How many cubic metres of fluid cross the upper hemisphere $x^{2}+y^{2}+z^{2}=1$, $z\ge0$ per second if the velocity of the flow is $\mathbf{u} = \mathbf{i}+x\mathbf{j}+z\mathbf{k}$ metres per second.
I don't really know how to start here, I know I have to parametrise the hemisphere but i'm not really sure how to, then I must find the surface normal to this and so on but I don't really know how to parametrise this surface.
On
Hint: Spherical coordinates: $${\bf x}(u,v) = (\cos u \cos v, \cos u \sin v, \sin u), \quad (u,v) \in ]0, \pi/2[ \times ]0, 2\pi[.$$
On
Since you already asked a similiar question just before, I'll tell you how to generally solve these, rather than give you an exact answer.
There is no general way of parametrizing, but most of the time, these vector calculus "homeworks" will use either spherical or cylindrical surfaces.
The coordinate transforms are as follows:
$$ \psi_s:\mathbb{R}^3\rightarrow\mathbb{R}^3,\ \psi_s(r,\vartheta,\varphi)=(r\sin\vartheta\cos\varphi,r\sin\vartheta\sin\varphi,r\cos\vartheta)$$ and $$ \psi_c:\mathbb{R}^3\rightarrow\mathbb{R}^3,\ \psi_c(\rho,\varphi,z)=(\rho\cos\varphi,\rho\sin\varphi,z) $$ Where $\psi_s$ is the transition function from spherical to cartesian and $\psi_c$ is the transition function from cylindrical to cartesian. Also here $r,\rho\ge 0$, $0\le\vartheta\le\pi$ and $0\le\varphi\le2\pi$.

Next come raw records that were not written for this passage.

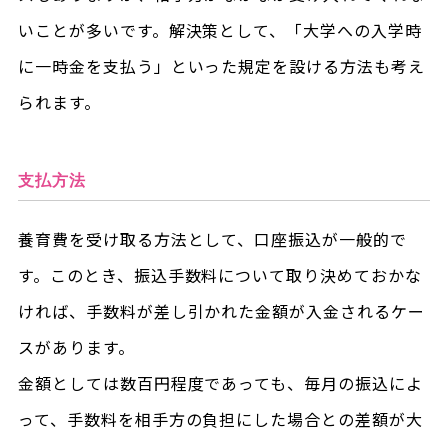
いことが多いです。解決策として、「大学への入学時
に一時金を支払う」といった規定を設ける方法も考え
られます。
支払方法
養育費を受け取る方法として、口座振込が一般的で
す。このとき、振込手数料について取り決めておかな
ければ、手数料が差し引かれた金額が入金されるケー
スがあります。
金額としては数百円程度であっても、毎月の振込によ
って、手数料を相手方の負担にした場合との差額が大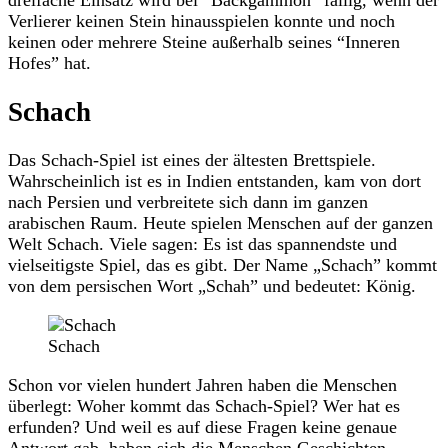
dreifache Einsatz wird bei “Backgammon” fällig, wenn der
Verlierer keinen Stein hinausspielen konnte und noch
keinen oder mehrere Steine außerhalb seines “Inneren
Hofes” hat.
Schach
Das Schach-Spiel ist eines der ältesten Brettspiele.
Wahrscheinlich ist es in Indien entstanden, kam von dort
nach Persien und verbreitete sich dann im ganzen
arabischen Raum. Heute spielen Menschen auf der ganzen
Welt Schach. Viele sagen: Es ist das spannendste und
vielseitigste Spiel, das es gibt. Der Name „Schach” kommt
von dem persischen Wort „Schah” und bedeutet: König.
Schach
Schon vor vielen hundert Jahren haben die Menschen
überlegt: Woher kommt das Schach-Spiel? Wer hat es
erfunden? Und weil es auf diese Fragen keine genaue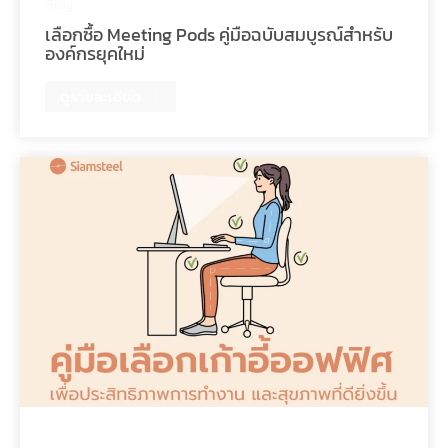
Blog
เลือกซื้อ Meeting Pods คู่มือฉบับสมบูรณ์สำหรับ
องค์กรยุคใหม่
ดูรายละเอียด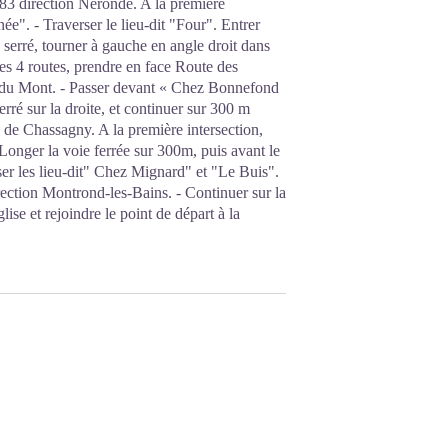
 D83 direction Néronde. A la première
énée". - Traverser le lieu-dit "Four". Entrer
 serré, tourner à gauche en angle droit dans
es 4 routes, prendre en face Route des
e du Mont. - Passer devant « Chez Bonnefond
erré sur la droite, et continuer sur 300 m
 de Chassagny. A la première intersection,
onger la voie ferrée sur 300m, puis avant le
er les lieu-dit" Chez Mignard" et "Le Buis".
irection Montrond-les-Bains. - Continuer sur la
ise et rejoindre le point de départ à la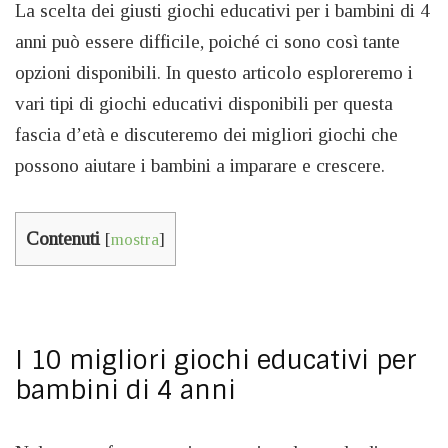
La scelta dei giusti giochi educativi per i bambini di 4
anni può essere difficile, poiché ci sono così tante
opzioni disponibili. In questo articolo esploreremo i
vari tipi di giochi educativi disponibili per questa
fascia d’età e discuteremo dei migliori giochi che
possono aiutare i bambini a imparare e crescere.
Contenuti
[
mostra
]
I 10 migliori giochi educativi per
bambini di 4 anni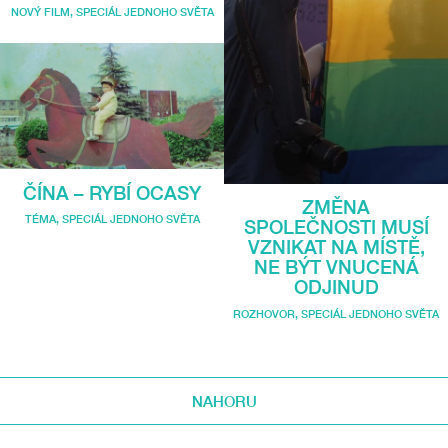
NOVÝ FILM
,
SPECIÁL JEDNOHO SVĚTA
ČÍNA – RYBÍ OCASY
ZMĚNA
TÉMA
,
SPECIÁL JEDNOHO SVĚTA
SPOLEČNOSTI MUSÍ
VZNIKAT NA MÍSTĚ,
NE BÝT VNUCENÁ
ODJINUD
ROZHOVOR
,
SPECIÁL JEDNOHO SVĚTA
NAHORU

Now, if you have a cylindrical or spherical surface, then you can often parametrize them by taking one of the coordinates from the $(r,\vartheta,\varphi)$ and $(\rho,\varphi,z)$ tuples constant.
In this case, you need to use the spherical coordinate system, and keep $r$ constant, but since you only need the upper hemisphere, you also have a restriction on $\vartheta$: $0\le\vartheta\le\pi/2$.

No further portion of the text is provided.